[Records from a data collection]
==========

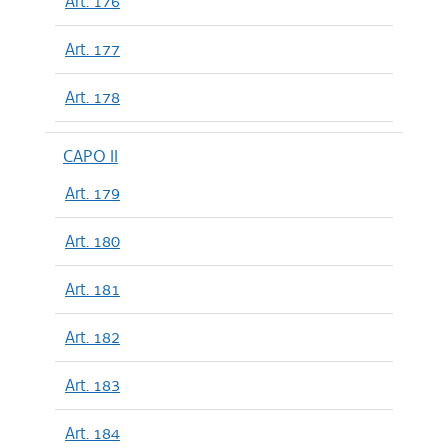
Art. 176
Art. 177
Art. 178
CAPO II
Art. 179
Art. 180
Art. 181
Art. 182
Art. 183
Art. 184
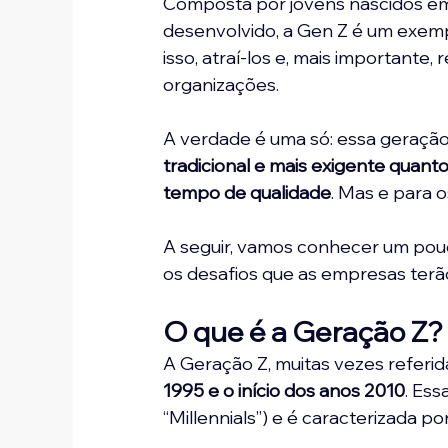
Composta por jovens nascidos em
desenvolvido, a Gen Z é um exemp
isso, atraí-los e, mais importante,
organizações.
A verdade é uma só: essa geração
tradicional e mais exigente quanto
tempo de qualidade
. Mas e para 
A seguir, vamos conhecer um pou
os desafios que as empresas terã
O que é a Geração Z?
A Geração Z, muitas vezes referi
1995 e o início dos anos 2010
. Es
“Millennials”) e é caracterizada p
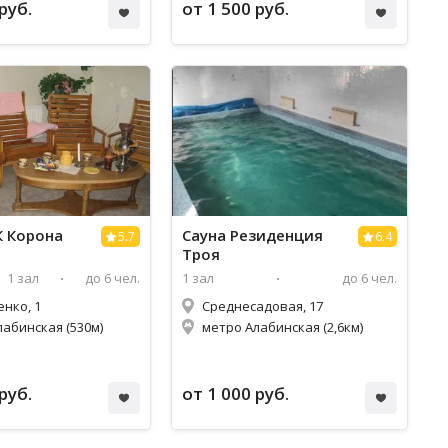
руб.
от 1 500 руб.
 в ГК Корона
Сауна Резиденция
5.7
6.4
Троя
1 зал
до 6 чел.
1 зал
до 6 чел.
енко, 1
Среднесадовая, 17
лабинская (530м)
метро Алабинская (2,6км)
руб.
от 1 000 руб.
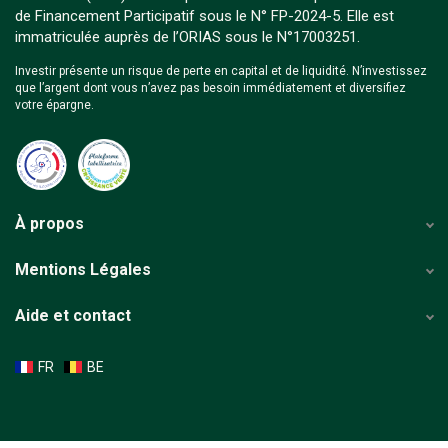
de Financement Participatif sous le N° FP-2024-5. Elle est
immatriculée auprès de l’ORIAS sous le N°17003251.
Investir présente un risque de perte en capital et de liquidité. N’investissez
que l’argent dont vous n’avez pas besoin immédiatement et diversifiez
votre épargne.
À propos
Mentions Légales
Aide et contact
FR
BE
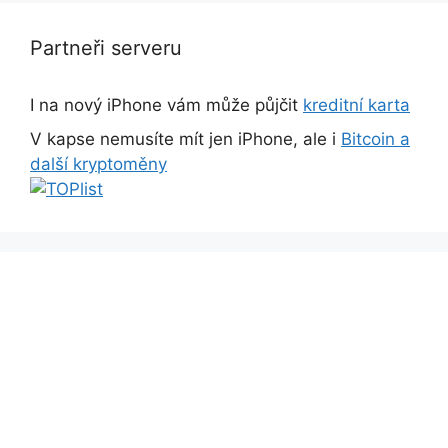
Partneři serveru
I na nový iPhone vám může půjčit
kreditní karta
V kapse nemusíte mít jen iPhone, ale i
Bitcoin a
další kryptoměny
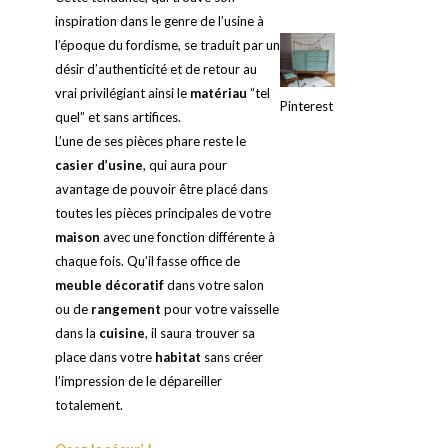
inspiration dans le genre de l’usine à
l’époque du fordisme, se traduit par un
désir d’authenticité et de retour au
vrai privilégiant ainsi le
matériau
“tel
Pinterest
quel” et sans artifices.
L’une de ses pièces phare reste le
casier d’usine
, qui aura pour
avantage de pouvoir être placé dans
toutes les pièces principales de votre
maison
avec une fonction différente à
chaque fois. Qu’il fasse office de
meuble décoratif
dans votre salon
ou de
rangement
pour votre vaisselle
dans la
cuisine
, il saura trouver sa
place dans votre
habitat
sans créer
l’impression de le dépareiller
totalement.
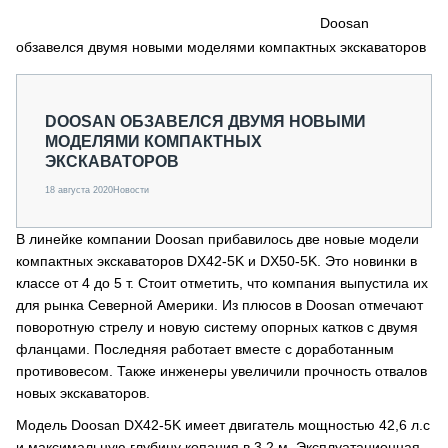
СЕРВИСМЕНЫ
Doosan
обзавелся двумя новыми моделями компактных экскаваторов
СПЕЦПРОЕКТЫ
МЕРОПРИЯТИЯ
СТАТЬИ ПО КАТЕГОРИЯМ ТЕХНИКИ
DOOSAN ОБЗАВЕЛСЯ ДВУМЯ НОВЫМИ
О ПРОЕКТЕ
МОДЕЛЯМИ КОМПАКТНЫХ
ЭКСКАВАТОРОВ
18 августа 2020
Новости
В линейке компании Doosan прибавилось две новые модели
компактных экскаваторов DX42-5K и DX50-5K. Это новинки в
классе от 4 до 5 т. Стоит отметить, что компания выпустила их
для рынка Северной Америки. Из плюсов в Doosan отмечают
поворотную стрелу и новую систему опорных катков с двумя
фланцами. Последняя работает вместе с доработанным
противовесом. Также инженеры увеличили прочность отвалов
новых экскаваторов.
Модель Doosan DX42-5K имеет двигатель мощностью 42,6 л.с
и максимальную глубину копания в 3,2 м. Эксплуатационная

==========

**Requirement**
Quote exactly and only the lines from the one holding "фланцами. Последняя работает" through the end of the data.

**Response to the exercise**
фланцами. Последняя работает вместе с доработанным
противовесом. Также инженеры увеличили прочность отвалов
новых экскаваторов.
Модель Doosan DX42-5K имеет двигатель мощностью 42,6 л.с
и максимальную глубину копания в 3,2 м. Эксплуатационная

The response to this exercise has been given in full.